Omit every picture while repeating the entries exactly.

### Source information
____________________

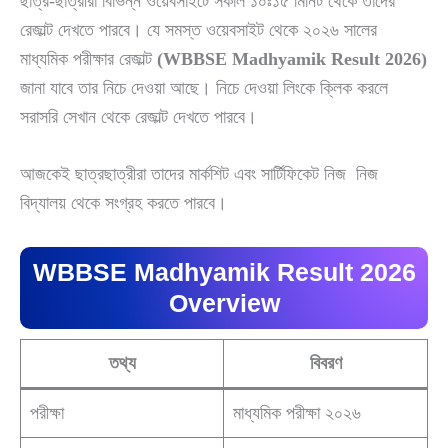
ছাত্র-ছাত্রীরা বিভিন্ন ওয়েবসাইটে সকাল ১০ঃ১৫ মিনিট থেকে তাদের
রেজাল্ট দেখতে পারবে। যে সমস্ত ওয়েবসাইট থেকে ২০২৬ সালের
মাধ্যমিক পরীক্ষার রেজাল্ট
(WBBSE Madhyamik Result 2026)
জানা যাবে তার নিচে দেওয়া আছে। নিচে দেওয়া লিংকে ক্লিক করলে
সরাসরি সেখান থেকে রেজাল্ট দেখতে পারবে।
আজকেই ছাত্রছাত্রীরা তাদের মার্কশিট এবং সার্টিফিকেট নিজ নিজ
বিদ্যালয় থেকে সংগ্রহ করতে পারবে।
WBBSE Madhyamik Result 2026
Overview
তথ্য
বিবরণ
পরীক্ষা
মাধ্যমিক পরীক্ষা ২০২৬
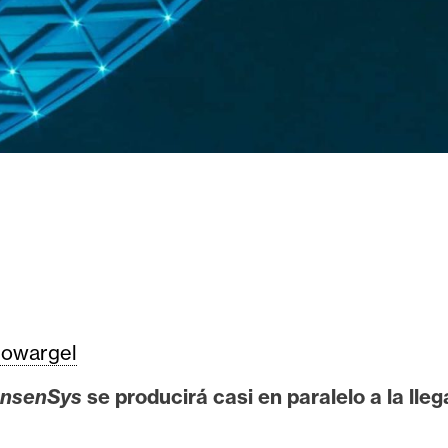
owargel
nsenSys
se producirá casi en paralelo a la lle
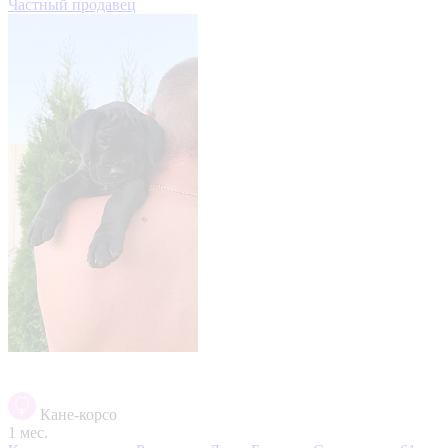
Частный продавец
Кане-корсо
1 мес.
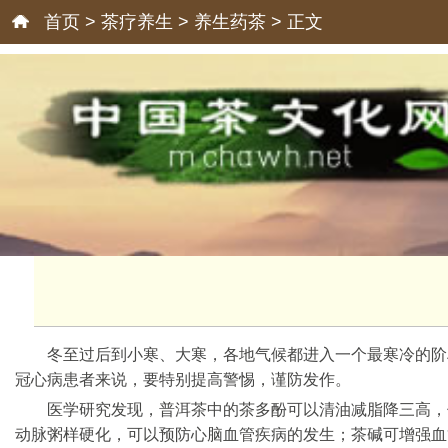
首页
>
茶疗养生
>
养生药茶
> 正文
冬至过后到小寒、大寒，各地气候都进入一个最寒冷的阶
冠心病患者来说，要特别提高警惕，谨防发作。
医学研究发现，普洱茶中的茶多酚可以清油减脂降三高，
动脉粥样硬化，可以预防心脑血管疾病的发生；茶碱可增强血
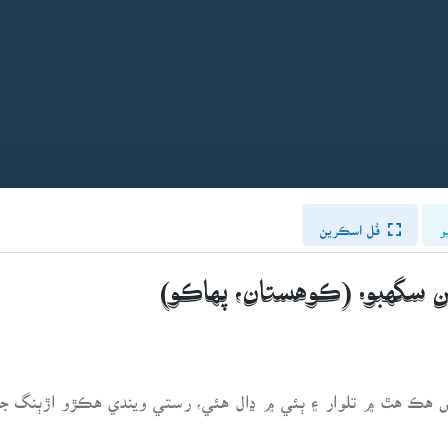
و
فُل اسڪرين
هڪ هٿ ۾ تلوار ۽ ٻئي ۾ ڍال هئي، رستي ويندي هڪڙو اڙٻنگ جو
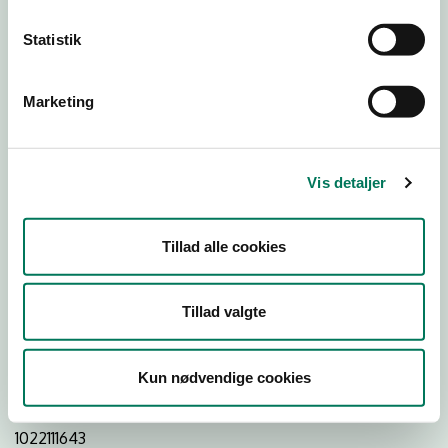
Statistik
Download
Smileymærke
Marketing
Detail
Virksomhedstype
Vis detaljer
Restauranter, kantiner, takeaway, værtshuse m.fl.
Branchegruppe
Tillad alle cookies
DD.56.10.99 Serveringsvirksomhed - Restauranter m.v.
Branche
Tillad valgte
561954
ID-nummer
Kun nødvendige cookies
31449146
CVR-nr
1022111643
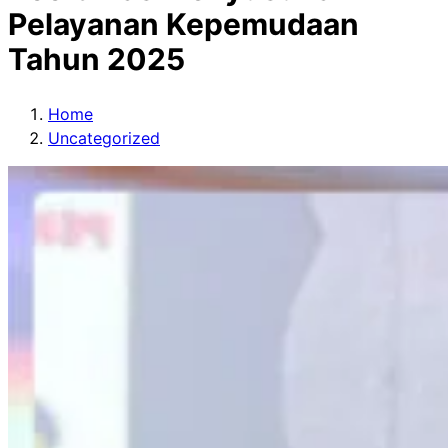
Pelayanan Kepemudaan
Tahun 2025
Home
Uncategorized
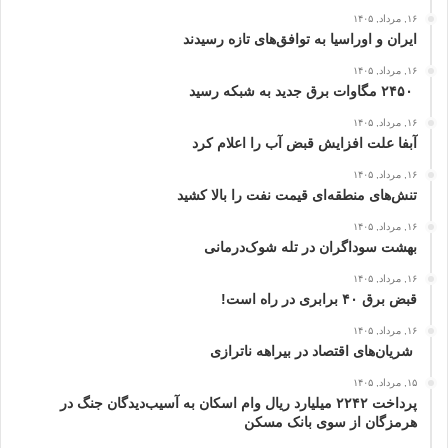
۱۶, مرداد, ۱۴۰۵
ایران و اوراسیا به توافق‌های تازه رسیدند
۱۶, مرداد, ۱۴۰۵
۲۴۵۰ مگاوات برق جدید به شبکه رسید
۱۶, مرداد, ۱۴۰۵
آبفا علت افزایش قبض آب را اعلام کرد
۱۶, مرداد, ۱۴۰۵
تنش‌های منطقه‌ای قیمت نفت را بالا کشید
۱۶, مرداد, ۱۴۰۵
بهشت سوداگران در تله شوک‌درمانی
۱۶, مرداد, ۱۴۰۵
قبض برق ۴۰ برابری در راه است!
۱۶, مرداد, ۱۴۰۵
شریان‌های اقتصاد در بیراهه ناترازی
۱۵, مرداد, ۱۴۰۵
پرداخت ۲۲۴۲ میلیارد ریال وام اسکان به آسیب‌دیدگان جنگ در
هرمزگان از سوی بانک مسکن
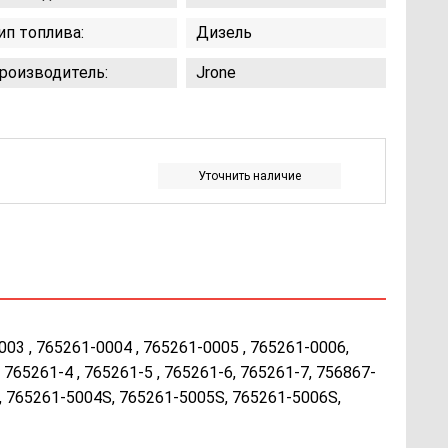
ип топлива:
Дизель
роизводитель:
Jrone
Уточнить наличие
003 , 765261-0004 , 765261-0005 , 765261-0006,
, 765261-4 , 765261-5 , 765261-6, 765261-7, 756867-
, 765261-5004S, 765261-5005S, 765261-5006S,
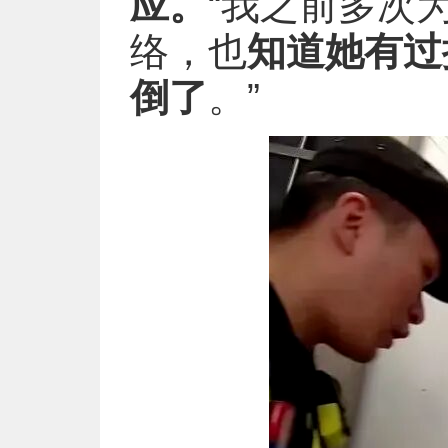
应。
“我之前多次
络，也
知道她有过
倒了
。”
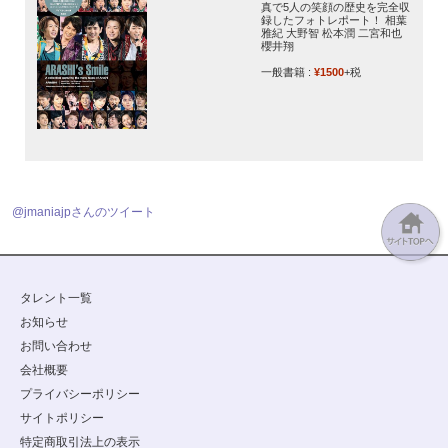
真で5人の笑顔の歴史を完全収
録したフォトレポート！ 相葉
雅紀 大野智 松本潤 二宮和也
櫻井翔
一般書籍 :
¥1500
+税
@jmaniajpさんのツイート
タレント一覧
お知らせ
お問い合わせ
会社概要
プライバシーポリシー
サイトポリシー
特定商取引法上の表示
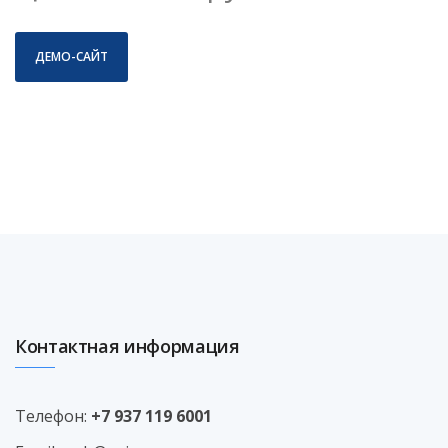
ДЕМО-САЙТ
Контактная информация
Телефон:
+7 937 119 6001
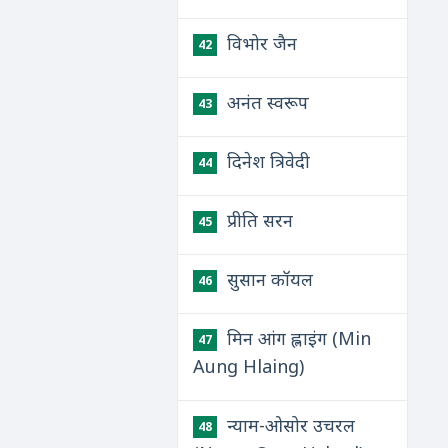
विभोर जैन
42
अनंत स्वरूप
43
दिनेश त्रिवेदी
44
प्रीति सरन
45
सुसान कॉयल
46
मिन आंग ह्लाइंग (Min
47
Aung Hlaing)
न्याम-ओसोर उचरल
48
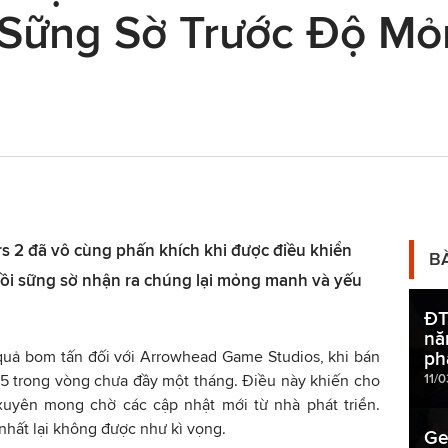
2 Sững Sờ Trước Độ M
 2 đã vô cùng phấn khích khi được điều khiển
B
 rồi sững sờ nhận ra chúng lại mỏng manh và yếu
ĐT
nă
quả bom tấn đối với Arrowhead Game Studios, khi bán
ph
11/
S5 trong vòng chưa đầy một tháng. Điều này khiến cho
uyên mong chờ các cập nhật mới từ nhà phát triển.
hất lại không được như kì vọng.
Ge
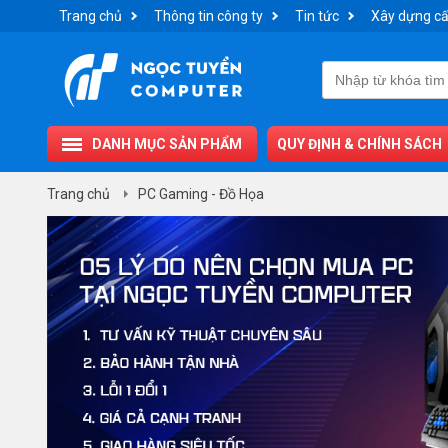
Trang chủ
Thông tin công ty
Tin tức
Xây dựng cấ
DANH MỤC SẢN PHẨM
QUY ĐỊNH & CHÍNH SÁCH
Trang chủ
PC Gaming - Đồ Họa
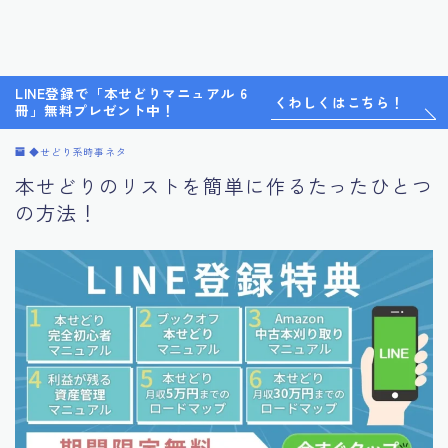
LINE登録で「本せどりマニュアル 6
くわしくはこちら！
冊」無料プレゼント中！
◆せどり系時事ネタ
本せどりのリストを簡単に作るたったひとつ
の方法！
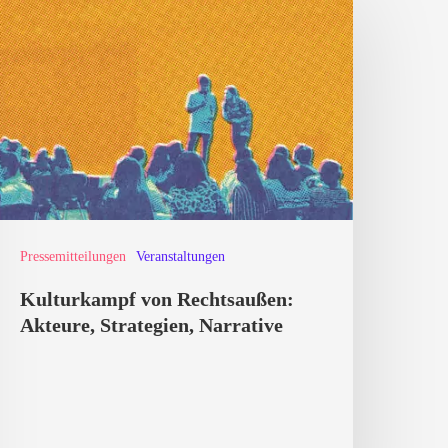
on
echtsaußen:
kteure,
trategien,
arrative
Pressemitteilungen
Veranstaltungen
Kulturkampf von Rechtsaußen:
Akteure, Strategien, Narrative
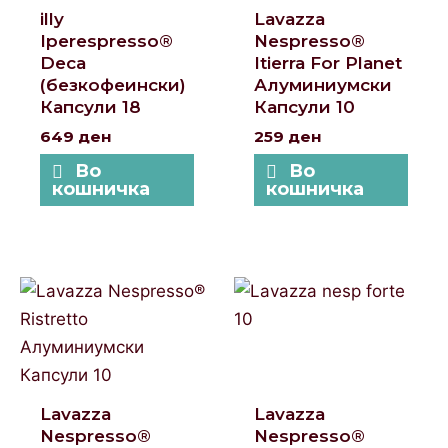
illy
Lavazza
Iperespresso®
Nespresso®
Deca
Itierra For Planet
(безкофеински)
Алуминиумски
Капсули 18
Капсули 10
649
ден
259
ден
Во
Во
кошничка
кошничка
Lavazza
Lavazza
Nespresso®
Nespresso®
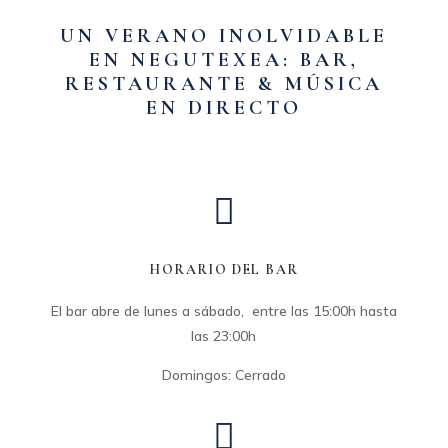
UN VERANO INOLVIDABLE
EN NEGUTEXEA: BAR,
RESTAURANTE & MÚSICA
EN DIRECTO

HORARIO DEL BAR
El bar abre de lunes a sábado, entre las 15:00h hasta
las 23:00h
Domingos: Cerrado

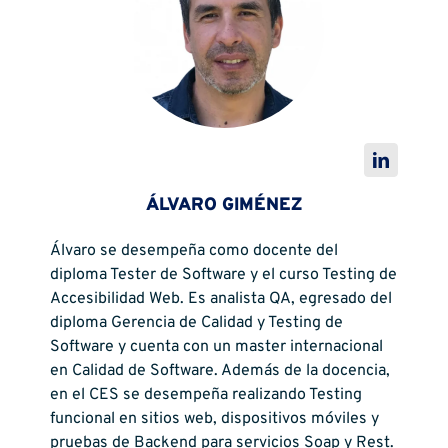
ÁLVARO GIMÉNEZ
Álvaro se desempeña como docente del
diploma Tester de Software y el curso Testing de
Accesibilidad Web. Es analista QA, egresado del
diploma Gerencia de Calidad y Testing de
Software y cuenta con un master internacional
en Calidad de Software. Además de la docencia,
en el CES se desempeña realizando Testing
funcional en sitios web, dispositivos móviles y
pruebas de Backend para servicios Soap y Rest.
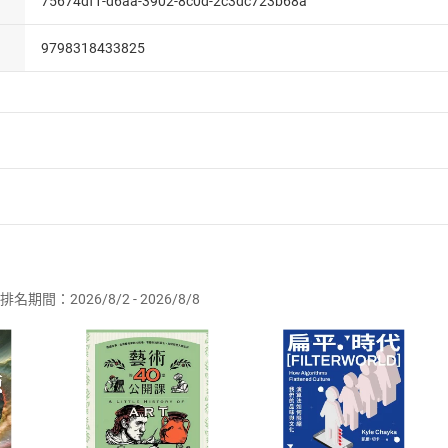
75674df1-d6aa-3902-8c0d-2c3dc723b68a
9798318433825
者保護法
第
19
條第
1
項後段
暨
通訊交易解除權合理例外情事適用
供即為完成之線上服務，經消費者事先同意始提供。」 之商品
排名期間：2026/8/2 - 2026/8/8
訂購本店鋪之商品即代表知悉本店鋪所銷售之商品為電子書，屬
取電子書，不得請求退貨退款。
品
放入
購物車
登入
帳號
欲取消訂單或辦理退貨時，請登入樂天市場，並於「我的訂單」
Shopping cart
Login
將依您的申請進行審核，待審核通過後將為您辦理退款事宜。
市場須以整筆訂單為單位進行取消/退貨，恕無法以單支商品取消
如何開始使用？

____________________

### Exercise result
ছাত্র-ছাত্রীরা বিভিন্ন ওয়েবসাইটে সকাল ১০ঃ১৫ মিনিট থেকে তাদের
রেজাল্ট দেখতে পারবে। যে সমস্ত ওয়েবসাইট থেকে ২০২৬ সালের
মাধ্যমিক পরীক্ষার রেজাল্ট
(WBBSE Madhyamik Result 2026)
জানা যাবে তার নিচে দেওয়া আছে। নিচে দেওয়া লিংকে ক্লিক করলে
সরাসরি সেখান থেকে রেজাল্ট দেখতে পারবে।
আজকেই ছাত্রছাত্রীরা তাদের মার্কশিট এবং সার্টিফিকেট নিজ নিজ
বিদ্যালয় থেকে সংগ্রহ করতে পারবে।
WBBSE Madhyamik Result 2026
Overview
তথ্য
বিবরণ
পরীক্ষা
মাধ্যমিক পরীক্ষা ২০২৬
owargel
nsenSys
se producirá casi en paralelo a la lle
Частный продавец
Кане-корсо
1 мес.
首页
>
茶疗养生
>
养生药茶
> 正文
冬至过后到小寒、大寒，各地气候都进入一个最寒冷的阶
冠心病患者来说，要特别提高警惕，谨防发作。
医学研究发现，普洱茶中的茶多酚可以清油减脂降三高，
动脉粥样硬化，可以预防心脑血管疾病的发生；茶碱可增强血
و
فُل اسڪرين
هڪ هٿ ۾ تلوار ۽ ٻئي ۾ ڍال هئي، رستي ويندي هڪڙو اڙٻنگ جو
Statistik
Download
Smileymærke
Marketing
Detail
Virksomhedstype
Vis detaljer
Restauranter, kantiner, takeaway, værtshuse m.fl.
Branchegruppe
Tillad alle cookies
DD.56.10.99 Serveringsvirksomhed - Restauranter m.v.
Branche
Tillad valgte
561954
ID-nummer
Kun nødvendige cookies
31449146
CVR-nr
1022111643
Pelayanan Kepemudaan
Tahun 2025
Home
Uncategorized
۱۶, مرداد, ۱۴۰۵
ایران و اوراسیا به توافق‌های تازه رسیدند
۱۶, مرداد, ۱۴۰۵
۲۴۵۰ مگاوات برق جدید به شبکه رسید
۱۶, مرداد, ۱۴۰۵
آبفا علت افزایش قبض آب را اعلام کرد
۱۶, مرداد, ۱۴۰۵
تنش‌های منطقه‌ای قیمت نفت را بالا کشید
۱۶, مرداد, ۱۴۰۵
بهشت سوداگران در تله شوک‌درمانی
۱۶, مرداد, ۱۴۰۵
قبض برق ۴۰ برابری در راه است!
۱۶, مرداد, ۱۴۰۵
شریان‌های اقتصاد در بیراهه ناترازی
۱۵, مرداد, ۱۴۰۵
پرداخت ۲۲۴۲ میلیارد ریال وام اسکان به آسیب‌دیدگان جنگ در
هرمزگان از سوی بانک مسکن
ип топлива:
Дизель
роизводитель:
Jrone
Уточнить наличие
003 , 765261-0004 , 765261-0005 , 765261-0006,
, 765261-4 , 765261-5 , 765261-6, 765261-7, 756867-
, 765261-5004S, 765261-5005S, 765261-5006S,
应。
“我之前多次
络，也
知道她有过
倒了
。”
真で5人の笑顔の歴史を完全収
録したフォトレポート！ 相葉
雅紀 大野智 松本潤 二宮和也
櫻井翔
一般書籍 :
¥1500
+税
@jmaniajpさんのツイート
タレント一覧
お知らせ
お問い合わせ
会社概要
プライバシーポリシー
サイトポリシー
特定商取引法上の表示
ДЕМО-САЙТ
Контактная информация
Телефон:
+7 937 119 6001
विभोर जैन
42
अनंत स्वरूप
43
दिनेश त्रिवेदी
44
प्रीति सरन
45
सुसान कॉयल
46
मिन आंग ह्लाइंग (Min
47
Aung Hlaing)
न्याम-ओसोर उचरल
48
2 Sững Sờ Trước Độ M
 2 đã vô cùng phấn khích khi được điều khiển
B
 rồi sững sờ nhận ra chúng lại mỏng manh và yếu
ĐT
nă
quả bom tấn đối với Arrowhead Game Studios, khi bán
ph
11/
S5 trong vòng chưa đầy một tháng. Điều này khiến cho
uyên mong chờ các cập nhật mới từ nhà phát triển.
hất lại không được như kì vọng.
Ge
Trang chủ
Thông tin công ty
Tin tức
Xây dựng cấ
DANH MỤC SẢN PHẨM
QUY ĐỊNH & CHÍNH SÁCH
Trang chủ
PC Gaming - Đồ Họa
LINE登録で「本せどりマニュアル 6
くわしくはこちら！
冊」無料プレゼント中！
◆せどり系時事ネタ
本せどりのリストを簡単に作るたったひとつ
の方法！
on
echtsaußen:
kteure,
trategien,
arrative
Pressemitteilungen
Veranstaltungen
Kulturkampf von Rechtsaußen:
Akteure, Strategien, Narrative
illy
Lavazza
Iperespresso®
Nespresso®
Deca
Itierra For Planet
(безкофеински)
Алуминиумски
Капсули 18
Капсули 10
649
ден
259
ден
Во
Во
кошничка
кошничка
Lavazza
Lavazza
Nespresso®
Nespresso®
UN VERANO INOLVIDABLE
EN NEGUTEXEA: BAR,
RESTAURANTE & MÚSICA
EN DIRECTO

HORARIO DEL BAR
El bar abre de lunes a sábado, entre las 15:00h hasta
las 23:00h
Domingos: Cerrado

ÁLVARO GIMÉNEZ
Álvaro se desempeña como docente del
diploma Tester de Software y el curso Testing de
Accesibilidad Web. Es analista QA, egresado del
diploma Gerencia de Calidad y Testing de
Software y cuenta con un master internacional
en Calidad de Software. Además de la docencia,
en el CES se desempeña realizando Testing
funcional en sitios web, dispositivos móviles y
pruebas de Backend para servicios Soap y Rest.
75674df1-d6aa-3902-8c0d-2c3dc723b68a
9798318433825
者保護法
第
19
條第
1
項後段
暨
通訊交易解除權合理例外情事適用
供即為完成之線上服務，經消費者事先同意始提供。」 之商品
排名期間：2026/8/2 - 2026/8/8
訂購本店鋪之商品即代表知悉本店鋪所銷售之商品為電子書，屬
取電子書，不得請求退貨退款。
品
放入
購物車
登入
帳號
欲取消訂單或辦理退貨時，請登入樂天市場，並於「我的訂單」
Shopping cart
Login
將依您的申請進行審核，待審核通過後將為您辦理退款事宜。
市場須以整筆訂單為單位進行取消/退貨，恕無法以單支商品取消
如何開始使用？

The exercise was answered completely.